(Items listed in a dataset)
------------------------------

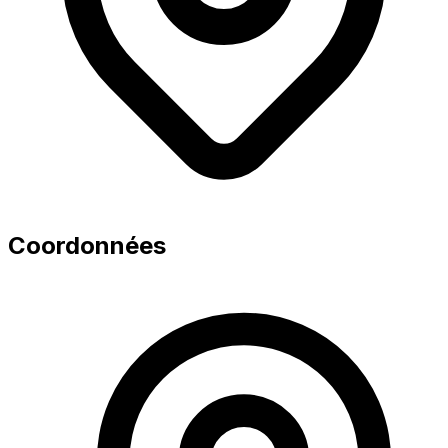
Coordonnées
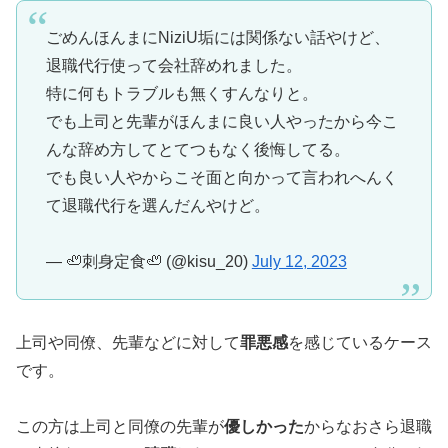
ごめんほんまにNiziU垢には関係ない話やけど、
退職代行使って会社辞めれました。
特に何もトラブルも無くすんなりと。
でも上司と先輩がほんまに良い人やったから今こ
んな辞め方してとてつもなく後悔してる。
でも良い人やからこそ面と向かって言われへんく
て退職代行を選んだんやけど。
— 🦥刺身定食🦥 (@kisu_20)
July 12, 2023
上司や同僚、先輩などに対して
罪悪感
を感じているケース
です。
この方は上司と同僚の先輩が
優しかった
からなおさら退職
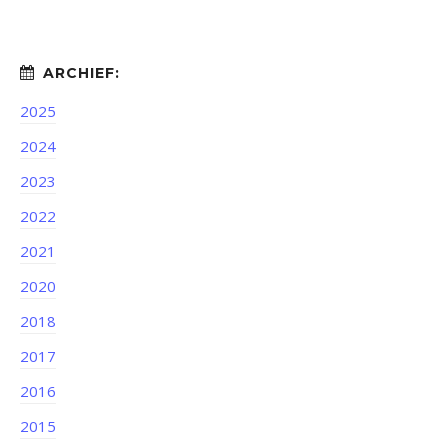
2025
2024
2023
2022
2021
2020
2018
2017
2016
2015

------------------------------

Exercise description: Print every entry exactly. Pictures are not part of the copy.

Your response:
Coordonnées
ごめんほんまにNiziU垢には関係ない話やけど、
退職代行使って会社辞めれました。
特に何もトラブルも無くすんなりと。
でも上司と先輩がほんまに良い人やったから今こ
んな辞め方してとてつもなく後悔してる。
でも良い人やからこそ面と向かって言われへんく
て退職代行を選んだんやけど。
— 🦥刺身定食🦥 (@kisu_20)
July 12, 2023
上司や同僚、先輩などに対して
罪悪感
を感じているケース
です。
この方は上司と同僚の先輩が
優しかった
からなおさら退職
2025
2024
2023
2022
2021
2020
2018
2017
2016
2015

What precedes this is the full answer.